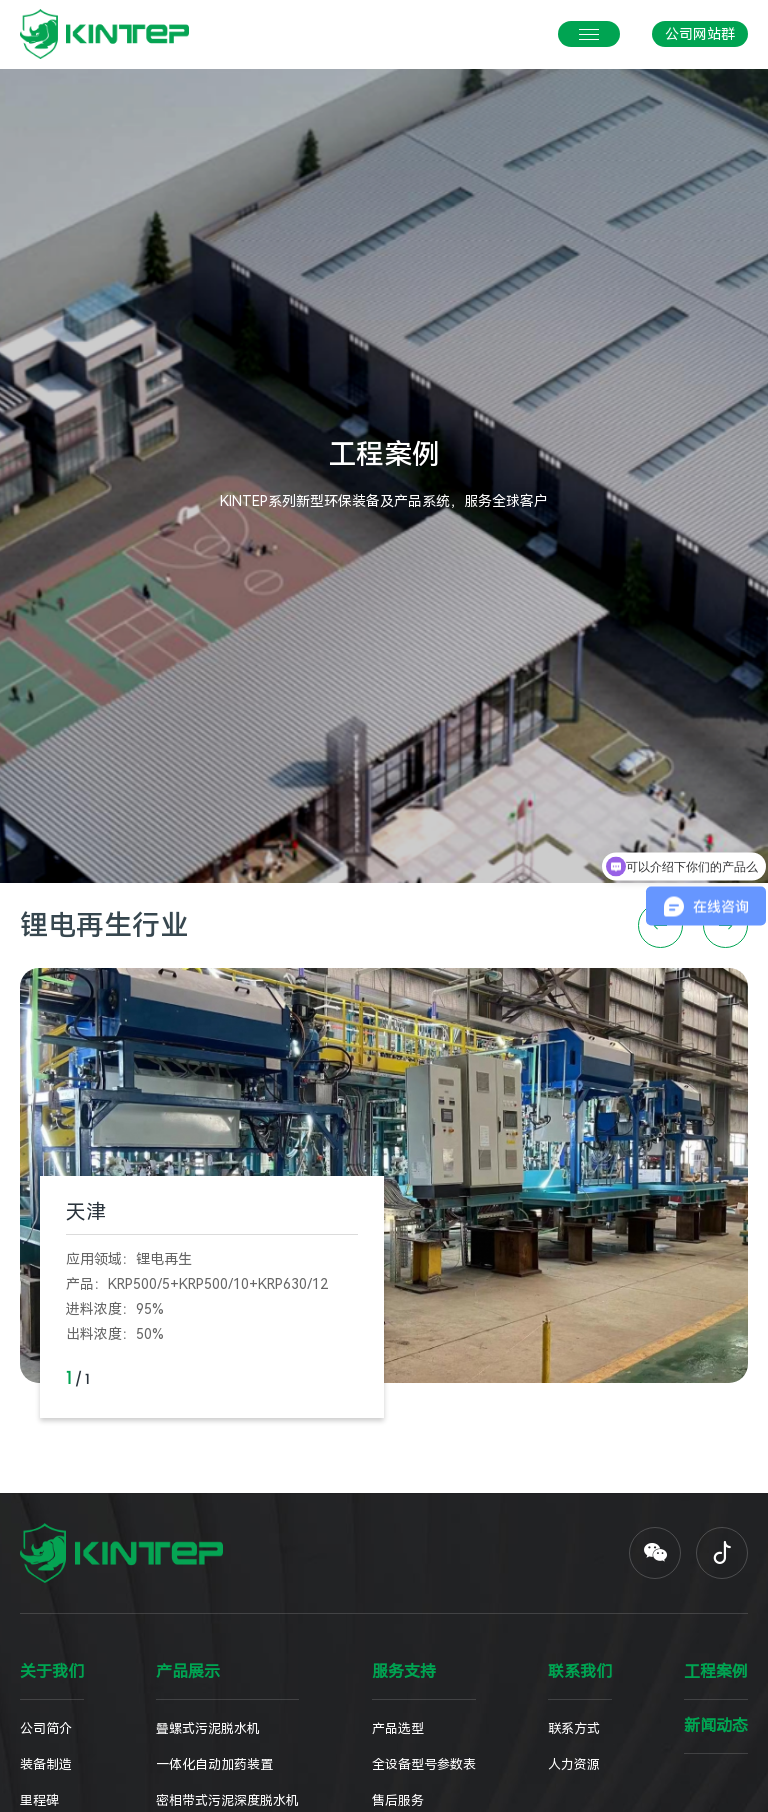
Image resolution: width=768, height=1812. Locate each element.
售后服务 (398, 1800)
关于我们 (52, 1672)
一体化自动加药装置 (214, 1764)
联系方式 (574, 1728)
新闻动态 (716, 1726)
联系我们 (580, 1672)
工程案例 (716, 1672)
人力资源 (574, 1764)
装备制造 (46, 1764)
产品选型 (398, 1728)
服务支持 (404, 1672)
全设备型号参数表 (424, 1764)
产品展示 (188, 1672)
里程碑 (39, 1800)
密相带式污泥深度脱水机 (227, 1800)
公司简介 (46, 1728)
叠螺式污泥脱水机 (208, 1728)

What you will do
The complete listing must be transcribed verbatim, and all pictures are to be omitted.

Response box
Image resolution: width=768, height=1812. Locate each element.
售后服务 (398, 1800)
关于我们 (52, 1672)
一体化自动加药装置 (214, 1764)
联系方式 (574, 1728)
新闻动态 (716, 1726)
联系我们 (580, 1672)
工程案例 (716, 1672)
人力资源 (574, 1764)
装备制造 (46, 1764)
产品选型 (398, 1728)
服务支持 (404, 1672)
全设备型号参数表 (424, 1764)
产品展示 (188, 1672)
里程碑 (39, 1800)
密相带式污泥深度脱水机 (227, 1800)
公司简介 (46, 1728)
叠螺式污泥脱水机 (208, 1728)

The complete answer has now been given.